Jenn walked back to the sink, choking on her denial. A myriad of images assailed her. The gentle, funny man she’d loved to listen to classical jazz with. The broken man who’d watched his son escorted from the courtroom in handcuffs. The threadbare bum who’d stumbled into her car just two weeks ago, calling for his wife’s favorite cat.
Nathan Cain was dying.
Alone.
Oh, Neal. Where are you?
She picked up a crud-encrusted plate that had once been pristine bone china and began scraping, ashamed by the quick getaway she’d planned.
A stick of dynamite couldn’t budge her now.
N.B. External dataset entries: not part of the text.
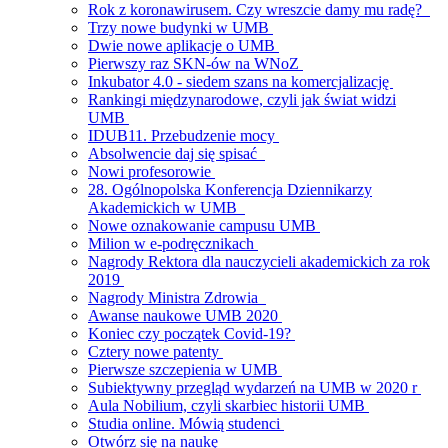
Rok z koronawirusem. Czy wreszcie damy mu radę?
Trzy nowe budynki w UMB
Dwie nowe aplikacje o UMB
Pierwszy raz SKN-ów na WNoZ
Inkubator 4.0 - siedem szans na komercjalizację
Rankingi międzynarodowe, czyli jak świat widzi
UMB
IDUB11. Przebudzenie mocy
Absolwencie daj się spisać
Nowi profesorowie
28. Ogólnopolska Konferencja Dziennikarzy
Akademickich w UMB
Nowe oznakowanie campusu UMB
Milion w e-podręcznikach
Nagrody Rektora dla nauczycieli akademickich za rok
2019
Nagrody Ministra Zdrowia
Awanse naukowe UMB 2020
Koniec czy początek Covid-19?
Cztery nowe patenty
Pierwsze szczepienia w UMB
Subiektywny przegląd wydarzeń na UMB w 2020 r
Aula Nobilium, czyli skarbiec historii UMB
Studia online. Mówią studenci
Otwórz się na naukę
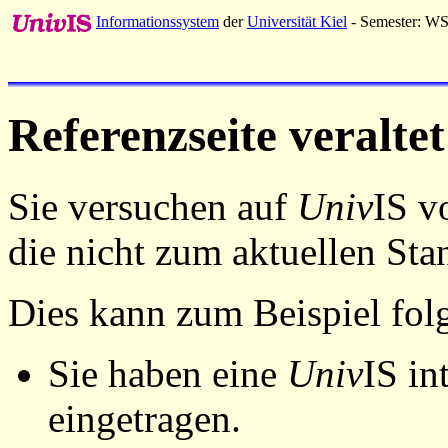
Informationssystem
der
Universität Kiel
- Semester: W
Referenzseite veraltet
Sie versuchen auf
Univ
IS v
die nicht zum aktuellen St
Dies kann zum Beispiel fo
Sie haben eine
Univ
IS in
eingetragen.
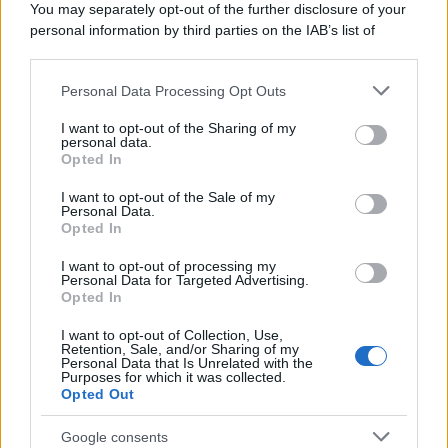
You may separately opt-out of the further disclosure of your
mentre Trump rafforza i rapporti con Rabat e trama contro la
personal information by third parties on the IAB’s list of
Spagna
downstream participants.
Personal Data Processing Opt Outs
This information may also be disclosed by us to third parties
La data /
L'8 agosto, quando la memoria dovrebbe insegnarci
on the IAB’s List of Downstream Participants that may further
I want to opt-out of the Sharing of my
qualcosa
disclose it to other third parties.
personal data.
Opted In
Please note that this website/app uses one or more Google
services and may gather and store information including but
I want to opt-out of the Sale of my
Personal Data.
not limited to your visit or usage behaviour. You may click to
Opted In
grant or deny consent to Google and its third-party tags to
use your data for below specified purposes in below Google
I want to opt-out of processing my
consent section.
Personal Data for Targeted Advertising.
Opted In
I want to opt-out of Collection, Use,
Retention, Sale, and/or Sharing of my
Personal Data that Is Unrelated with the
Purposes for which it was collected.
Opted Out
Syndication
Culture
Google consents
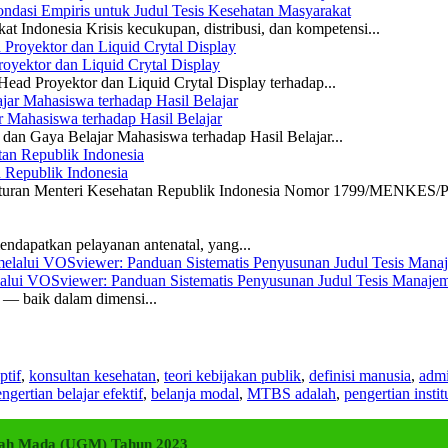
dasi Empiris untuk Judul Tesis Kesehatan Masyarakat
 Indonesia Krisis kecukupan, distribusi, dan kompetensi...
yektor dan Liquid Crytal Display
ead Proyektor dan Liquid Crytal Display terhadap...
 Mahasiswa terhadap Hasil Belajar
dan Gaya Belajar Mahasiswa terhadap Hasil Belajar...
n Republik Indonesia
eraturan Menteri Kesehatan Republik Indonesia Nomor 1799/MENKES/P
ndapatkan pelayanan antenatal, yang...
elalui VOSviewer: Panduan Sistematis Penyusunan Judul Tesis Manajem
a — baik dalam dimensi...
ptif
,
konsultan kesehatan
,
teori kebijakan publik
,
definisi manusia
,
admi
ngertian belajar efektif
,
belanja modal
,
MTBS adalah
,
pengertian instit
adjah Mada (UGM) Tahun 2023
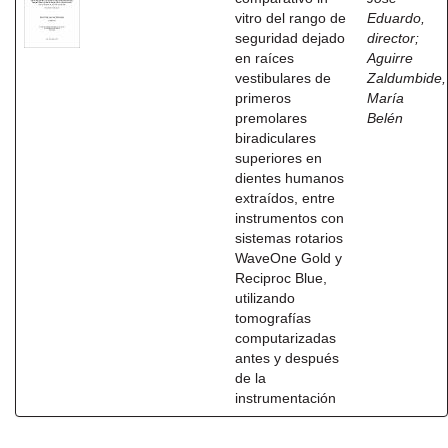
vitro del rango de
Eduardo,
seguridad dejado
director
;
en raíces
Aguirre
vestibulares de
Zaldumbide,
primeros
María
premolares
Belén
biradiculares
superiores en
dientes humanos
extraídos, entre
instrumentos con
sistemas rotarios
WaveOne Gold y
Reciproc Blue,
utilizando
tomografías
computarizadas
antes y después
de la
instrumentación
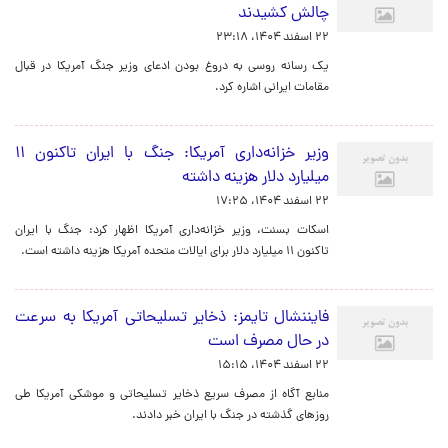
چالش کشیدند
۲۲ اسفند ۱۴۰۴، ۲۳:۱۸
یک رسانه روسی به دروغ بودن ادعای وزیر جنگ آمریکا در قبال
مقامات ایرانی اشاره کرد.
وزیر خزانه‌داری آمریکا: جنگ با ایران تاکنون ۱۱
میلیارد دلار هزینه داشته
۲۲ اسفند ۱۴۰۴، ۱۷:۲۵
اسکات بسنت، وزیر خزانه‌داری آمریکا اظهار کرد: جنگ با ایران
تاکنون ۱۱ میلیارد دلار برای ایالات متحده آمریکا هزینه داشته است.
فایننشال تایمز: ذخایر تسلیحاتی آمریکا به سرعت
در حال مصرف است
۲۲ اسفند ۱۴۰۴، ۱۵:۱۵
منابع آگاه از مصرف سریع ذخایر تسلیحاتی و موشکی آمریکا طی
روزهای گذشته در جنگ با ایران خبر دادند.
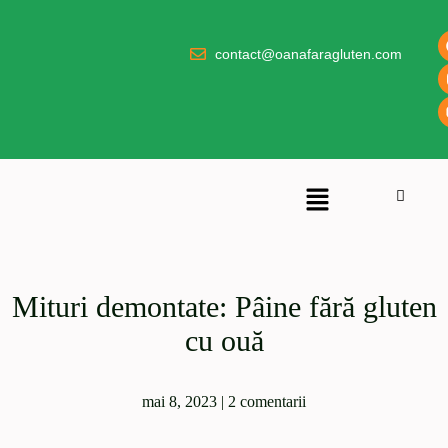
contact@oanafaragluten.com
Mituri demontate: Pâine fără gluten
cu ouă
mai 8, 2023
|
2 comentarii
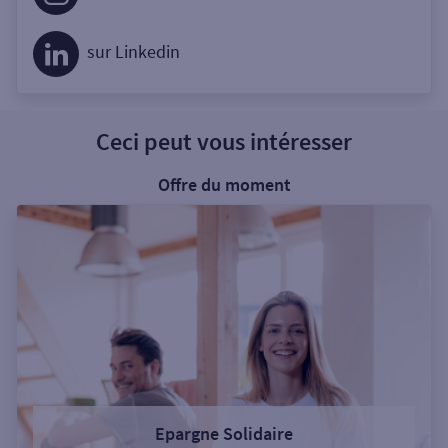
sur Linkedin
Ceci peut vous intéresser
Offre du moment
Epargne Solidaire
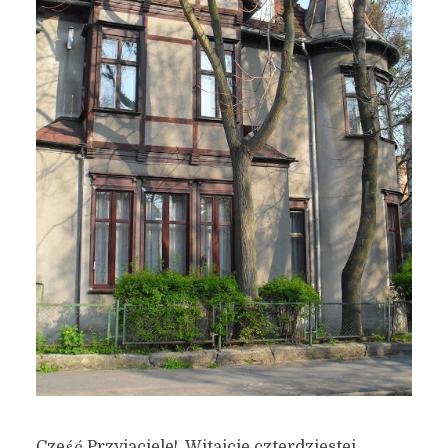
Cześć Przyjaciele! Witajcie czterdziestej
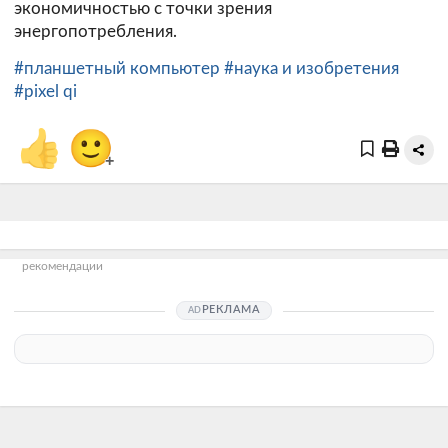
экономичностью с точки зрения
энергопотребления.
#планшетный компьютер
#наука и изобретения
#pixel qi
👍
🙂
+
рекомендации
РЕКЛАМА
“Stop it!” Mr. Cain shoved the dish from her hands. It fell to the countertop and splintered. Shattered pieces tinkled onto the hardwood floor. “Now look what you’ve done…those are Wanda’s favorite dishes…she’s gonna holler to bring the house down when she gets home. You’re gonna explain it to her, not me.”
He stepped through the broken china on his way to the refrigerator, his mildewed tennis shoes grinding the pieces into the floor.
Jenn picked up the shattered pottery and watched him pull another beer from the nearly-empty fridge, trying to get her head around the idea that the man was expecting his dead wife home any minute.
“Mr. Cain.” She tossed the remains of the plate into the trash, where the bits slid off the teetering pile of waste. “Don’t you think—”
“Think what?” He looked her in the eye and popped open the can.
“Why don’t I make you a cup of coffee?”
“Coffee’s not going to fix what ails me, girl.” He chugged half the beer in one swallow and wiped his mouth with the back of his hand. “And don’t think my brain’s so addled you can sweet-talk me into your version of turning lemons into lemonade. I know my wife is dead, damn it! I may be drunk, but I’m not an idiot. Not yet anyway.”
“I don’t think you’re an idiot.” She reached deep for the social worker inside her. For the honesty and detachment that made her so good at her job. She gave the filth around her a pointed stare. “What I think is that this place should be hosed down by a Health Department SWAT team.”